Kuis or Beris dug mostly in western Rajasthan, the Kuis are 10-12 metre deep pits in the vicinity of tankas to collect leaking or oozing water. When 6 to 10 Kuis are constructed together, the entire system is then called Paar system. Rainwater harvested through such system is called Patali Paani.


The Khadin system is a runoff agricultural system, in which, the runoff water from the high catchment area is stored with the help of a Khadin bund where it is impounded during the monsoon season. This water is then used for irrigation. The Khadin soil remain moist for a long period because of water storage and chemical weathering, decomposition along with the activities of the microbes, which eventually raise the organic matter and other nutrient content of the soil.

Khadin have functioned efficiently for centuries maintaining the soil fertility. The Paliwal Brahmins of Jaisalmer are said to be the pioneers of this technique in the 15th century. The king gave lands to the Paliwals and asked them to develop Khadins on the land.


A nadi is the local name of a village pond used for storing rainwater from the adjoining natural catchment areas. These were very common in Jodhpur. Based on available natural catchments and its water yielding potential, site for a nadi was selected. The location of the nadi had a strong bearing on its storage capacity due to the related catchment and runoff characteristics. Unfortunately, because of poor maintenance and negligence, destruction of catchment areas and unplanned urbanisation, most of the nadis have been severely polluted.


A talab is a water harvesting structure constructed in valleys and natural depressions. They are used as reservoirs. Some talabs have wells in their beds. Such well-decked talabs are called beris. The existing oldest talab in Rajasthan is Ranisar. It was constructed in 1490 AD.


Virdas are shallow holes, which are made in the sands of dry riverbeds and lakes for collecting drinking water.
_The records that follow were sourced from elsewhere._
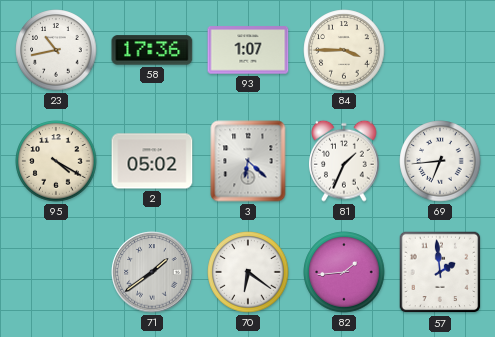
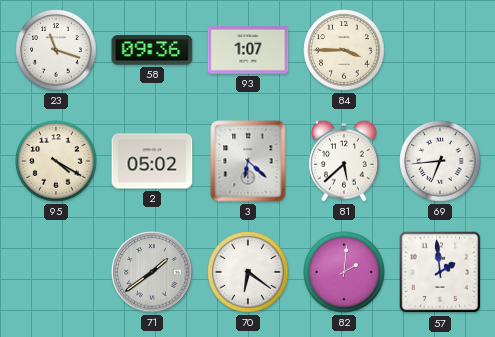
23: 10:43 -> 11:18
58: 17:36 -> 09:36
81: 1:34 -> 5:38
82: 1:44 -> 2:01
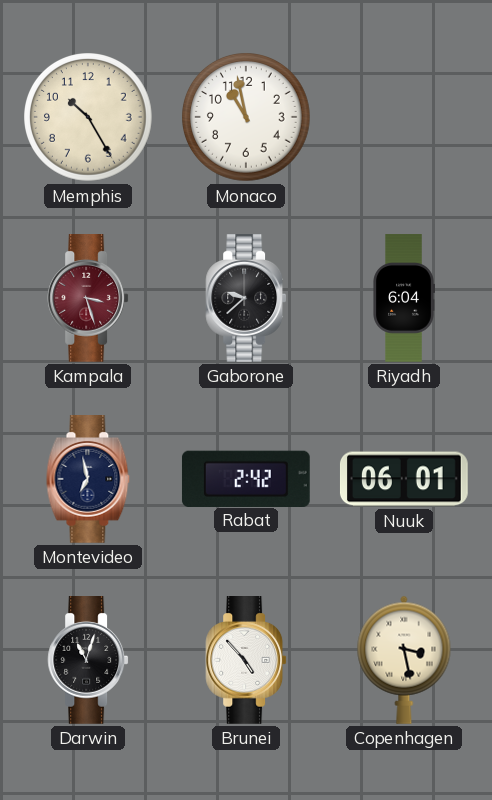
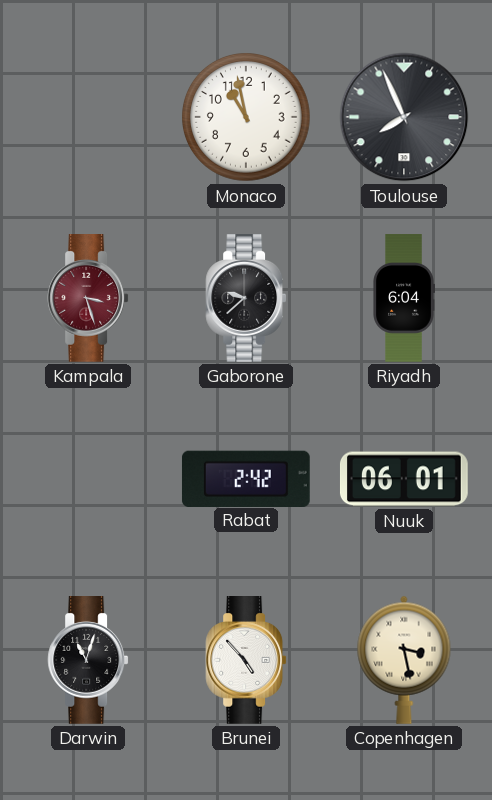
Memphis: 10:25 -> none
Toulouse: none -> 7:56
Montevideo: 6:58 -> none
They are found all over the Banni grasslands, a part of the great Rann of Kutch in Gujarat.


Naada/Bandha Naada/bandhas are found in the Mewar region of Rajasthan. It is a stone check dam that is constructed across a stream to capture monsoon runoff on a stretch of land. Because of submergence in water, the land becomes fertile as silt deposits on it and the soil retains substantial amount of nutrients.
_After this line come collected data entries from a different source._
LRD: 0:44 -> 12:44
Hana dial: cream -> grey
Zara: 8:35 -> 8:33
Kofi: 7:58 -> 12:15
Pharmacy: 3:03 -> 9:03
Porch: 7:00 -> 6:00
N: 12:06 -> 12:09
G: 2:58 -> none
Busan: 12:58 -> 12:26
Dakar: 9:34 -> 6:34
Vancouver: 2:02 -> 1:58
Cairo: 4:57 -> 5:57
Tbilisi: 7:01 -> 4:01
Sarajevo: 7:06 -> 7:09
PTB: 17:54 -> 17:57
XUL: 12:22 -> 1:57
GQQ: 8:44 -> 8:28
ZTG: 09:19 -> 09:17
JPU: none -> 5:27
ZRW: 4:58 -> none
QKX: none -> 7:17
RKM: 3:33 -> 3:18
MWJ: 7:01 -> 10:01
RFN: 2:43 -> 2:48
Johads are small earthen check dams that store rainwater. They constitute high elevation in three sides; a storage pit, and excavated soil on fourth side. Some johads are interconnected through deep channels, with a single outlet in a river or stream to prevent structural damage.

Stepwells or Baoli

Stepwells are India’s most unique contribution to the water architecture. They are called vav or vavadi in Gujarat, and baolis or bawdis in northern India.

Eleventh century made Mata Bhavani’s vavat in Ahmedabad is said to be one of the earliest stepwells. Rani ki vav (Queen’s well) at Patan was built few decades after that is the grandest among all vavs. Some other fine examples of stepwells in Gujarat are Dada Harir’s vav in Ahmedabad, and the octagonal vav at Adalaj, Gandhinagar.


Bawaris were unique stepwells used for water storage in the cities of Rajasthan in medieval times. Scant rain received would be diverted to these man-made tanks through canals built on the hilly outskirts of cities. These, like all traditional water harvesting systems, helped in recharging a deep and intricate network of aquifers.


Jhalara is also a local name given to manmade stepwells used for community water needs and for religious rites purposes. Often rectangular in design, jhalaras have steps on three or four sides. These stepwells collect the subterranean seepage of an upstream reservoir or a lake. Jhalara in Jodhpur is Mahamandir Jhalara, which dates back to 1660 AD.


Chauka System In Jaipur, Rajasthan, degraded pastures have been dyked to form Chaukas to harvest rain. The Chaukas are rectangular plots arranged in a zigzag pattern and lie along a small gradient. Dykes with height of 1.5m are built along the three sides that lie towards the lower part of the gradient. Trees are also planted on the dykes to withstand rain. When it rains, water gets collected in the dyked lower half of the Chauka.